**Task to complete**
Transcribe all of the data exactly. Images stay out.

[Saved data entries]
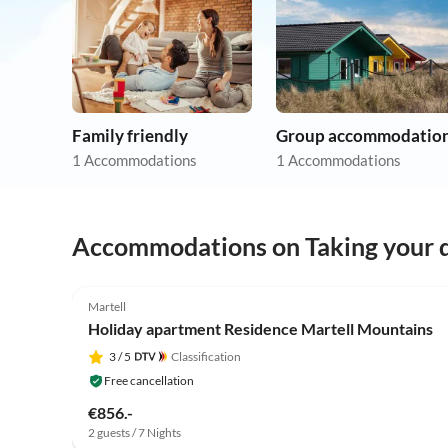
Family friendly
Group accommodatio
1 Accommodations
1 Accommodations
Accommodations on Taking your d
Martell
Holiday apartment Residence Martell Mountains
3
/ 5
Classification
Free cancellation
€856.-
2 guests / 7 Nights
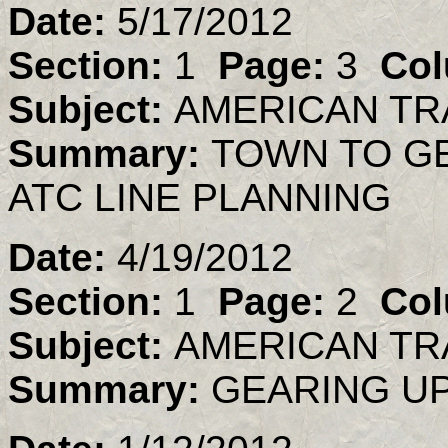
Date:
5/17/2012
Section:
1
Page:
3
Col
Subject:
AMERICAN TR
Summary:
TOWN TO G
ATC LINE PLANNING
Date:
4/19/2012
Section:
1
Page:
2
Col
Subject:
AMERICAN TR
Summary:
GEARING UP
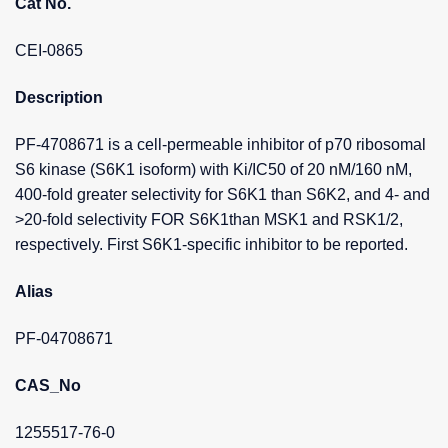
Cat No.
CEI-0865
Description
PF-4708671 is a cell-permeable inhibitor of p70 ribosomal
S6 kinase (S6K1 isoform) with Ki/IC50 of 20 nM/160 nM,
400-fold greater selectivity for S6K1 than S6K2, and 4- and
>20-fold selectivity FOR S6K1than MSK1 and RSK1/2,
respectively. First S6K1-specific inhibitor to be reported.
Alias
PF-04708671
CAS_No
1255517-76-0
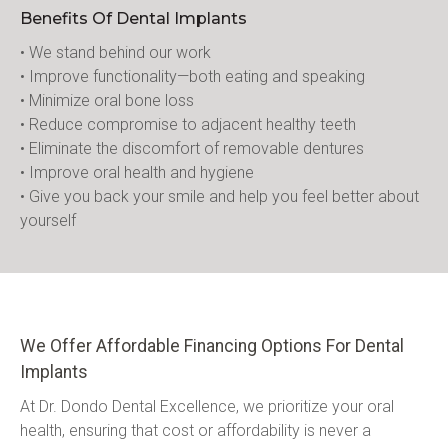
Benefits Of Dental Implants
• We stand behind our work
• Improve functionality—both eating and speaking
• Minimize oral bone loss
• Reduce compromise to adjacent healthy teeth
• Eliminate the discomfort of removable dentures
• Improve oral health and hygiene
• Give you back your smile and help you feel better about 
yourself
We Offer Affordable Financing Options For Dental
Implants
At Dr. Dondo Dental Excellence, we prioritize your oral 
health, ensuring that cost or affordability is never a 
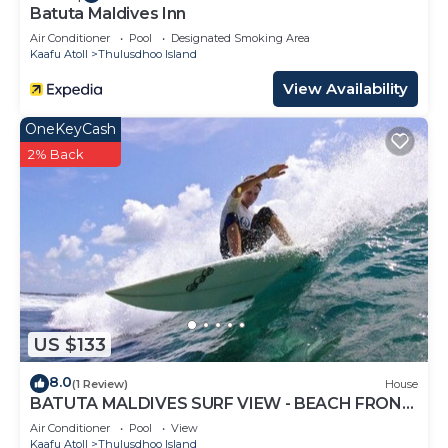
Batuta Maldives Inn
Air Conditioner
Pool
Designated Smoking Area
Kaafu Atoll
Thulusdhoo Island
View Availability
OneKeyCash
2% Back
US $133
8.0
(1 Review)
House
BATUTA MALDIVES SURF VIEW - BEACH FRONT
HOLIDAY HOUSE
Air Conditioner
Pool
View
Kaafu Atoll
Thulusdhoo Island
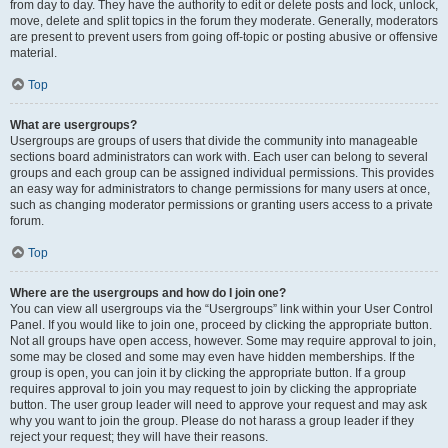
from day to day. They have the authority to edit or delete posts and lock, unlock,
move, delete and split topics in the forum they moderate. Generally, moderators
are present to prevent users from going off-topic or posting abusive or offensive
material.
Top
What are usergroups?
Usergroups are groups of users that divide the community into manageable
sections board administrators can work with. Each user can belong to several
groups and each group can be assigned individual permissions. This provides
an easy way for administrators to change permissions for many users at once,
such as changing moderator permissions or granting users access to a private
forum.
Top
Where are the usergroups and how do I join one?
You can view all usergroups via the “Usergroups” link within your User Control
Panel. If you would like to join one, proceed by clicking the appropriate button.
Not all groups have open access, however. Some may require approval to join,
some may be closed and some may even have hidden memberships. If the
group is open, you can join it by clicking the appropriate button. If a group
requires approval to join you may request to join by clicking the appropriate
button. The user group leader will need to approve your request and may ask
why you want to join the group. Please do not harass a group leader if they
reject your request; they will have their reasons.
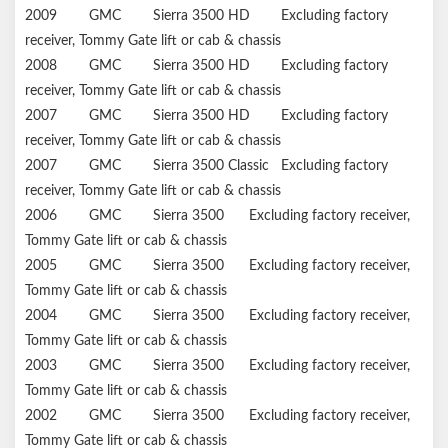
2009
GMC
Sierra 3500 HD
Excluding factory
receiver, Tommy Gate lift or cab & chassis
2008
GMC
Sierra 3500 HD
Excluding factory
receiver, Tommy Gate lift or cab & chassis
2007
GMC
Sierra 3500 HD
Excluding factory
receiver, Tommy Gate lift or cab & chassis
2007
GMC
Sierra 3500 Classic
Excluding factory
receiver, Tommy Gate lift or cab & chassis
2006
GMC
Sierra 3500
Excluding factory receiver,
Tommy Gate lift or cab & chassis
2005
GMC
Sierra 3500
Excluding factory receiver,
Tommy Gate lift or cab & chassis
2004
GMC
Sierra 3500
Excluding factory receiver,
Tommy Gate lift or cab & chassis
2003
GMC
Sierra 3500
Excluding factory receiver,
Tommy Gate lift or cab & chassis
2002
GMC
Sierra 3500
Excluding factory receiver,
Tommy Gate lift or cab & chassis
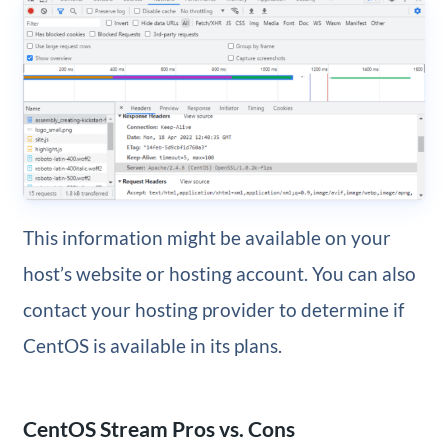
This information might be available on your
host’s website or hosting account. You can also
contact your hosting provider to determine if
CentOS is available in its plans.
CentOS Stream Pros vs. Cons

**Exercise output**
Family friendly
Group accommodatio
1 Accommodations
1 Accommodations
Accommodations on Taking your d
Martell
Holiday apartment Residence Martell Mountains
3
/ 5
Classification
Free cancellation
€856.-
2 guests / 7 Nights
Date:
5/17/2012
Section:
1
Page:
3
Col
Subject:
AMERICAN TR
Summary:
TOWN TO G
ATC LINE PLANNING
Date:
4/19/2012
Section:
1
Page:
2
Col
Subject:
AMERICAN TR
Summary:
GEARING UP
Cat No.
CEI-0865
Description
PF-4708671 is a cell-permeable inhibitor of p70 ribosomal
S6 kinase (S6K1 isoform) with Ki/IC50 of 20 nM/160 nM,
400-fold greater selectivity for S6K1 than S6K2, and 4- and
>20-fold selectivity FOR S6K1than MSK1 and RSK1/2,
respectively. First S6K1-specific inhibitor to be reported.
Alias
PF-04708671
CAS_No
1255517-76-0
Benefits Of Dental Implants
• We stand behind our work
• Improve functionality—both eating and speaking
• Minimize oral bone loss
• Reduce compromise to adjacent healthy teeth
• Eliminate the discomfort of removable dentures
• Improve oral health and hygiene
• Give you back your smile and help you feel better about 
yourself
We Offer Affordable Financing Options For Dental
Implants
At Dr. Dondo Dental Excellence, we prioritize your oral 
health, ensuring that cost or affordability is never a 
Batuta Maldives Inn
Air Conditioner
Pool
Designated Smoking Area
Kaafu Atoll
Thulusdhoo Island
View Availability
OneKeyCash
2% Back
US $133
8.0
(1 Review)
House
BATUTA MALDIVES SURF VIEW - BEACH FRONT
HOLIDAY HOUSE
Air Conditioner
Pool
View
Kaafu Atoll
Thulusdhoo Island
from day to day. They have the authority to edit or delete posts and lock, unlock,
move, delete and split topics in the forum they moderate. Generally, moderators
are present to prevent users from going off-topic or posting abusive or offensive
material.
Top
What are usergroups?
Usergroups are groups of users that divide the community into manageable
sections board administrators can work with. Each user can belong to several
groups and each group can be assigned individual permissions. This provides
an easy way for administrators to change permissions for many users at once,
such as changing moderator permissions or granting users access to a private
forum.
Top
Where are the usergroups and how do I join one?
You can view all usergroups via the “Usergroups” link within your User Control
Panel. If you would like to join one, proceed by clicking the appropriate button.
Not all groups have open access, however. Some may require approval to join,
some may be closed and some may even have hidden memberships. If the
group is open, you can join it by clicking the appropriate button. If a group
requires approval to join you may request to join by clicking the appropriate
button. The user group leader will need to approve your request and may ask
why you want to join the group. Please do not harass a group leader if they
reject your request; they will have their reasons.
2009
GMC
Sierra 3500 HD
Excluding factory
receiver, Tommy Gate lift or cab & chassis
2008
GMC
Sierra 3500 HD
Excluding factory
receiver, Tommy Gate lift or cab & chassis
2007
GMC
Sierra 3500 HD
Excluding factory
receiver, Tommy Gate lift or cab & chassis
2007
GMC
Sierra 3500 Classic
Excluding factory
receiver, Tommy Gate lift or cab & chassis
2006
GMC
Sierra 3500
Excluding factory receiver,
Tommy Gate lift or cab & chassis
2005
GMC
Sierra 3500
Excluding factory receiver,
Tommy Gate lift or cab & chassis
2004
GMC
Sierra 3500
Excluding factory receiver,
Tommy Gate lift or cab & chassis
2003
GMC
Sierra 3500
Excluding factory receiver,
Tommy Gate lift or cab & chassis
2002
GMC
Sierra 3500
Excluding factory receiver,
Tommy Gate lift or cab & chassis
This information might be available on your
host’s website or hosting account. You can also
contact your hosting provider to determine if
CentOS is available in its plans.
CentOS Stream Pros vs. Cons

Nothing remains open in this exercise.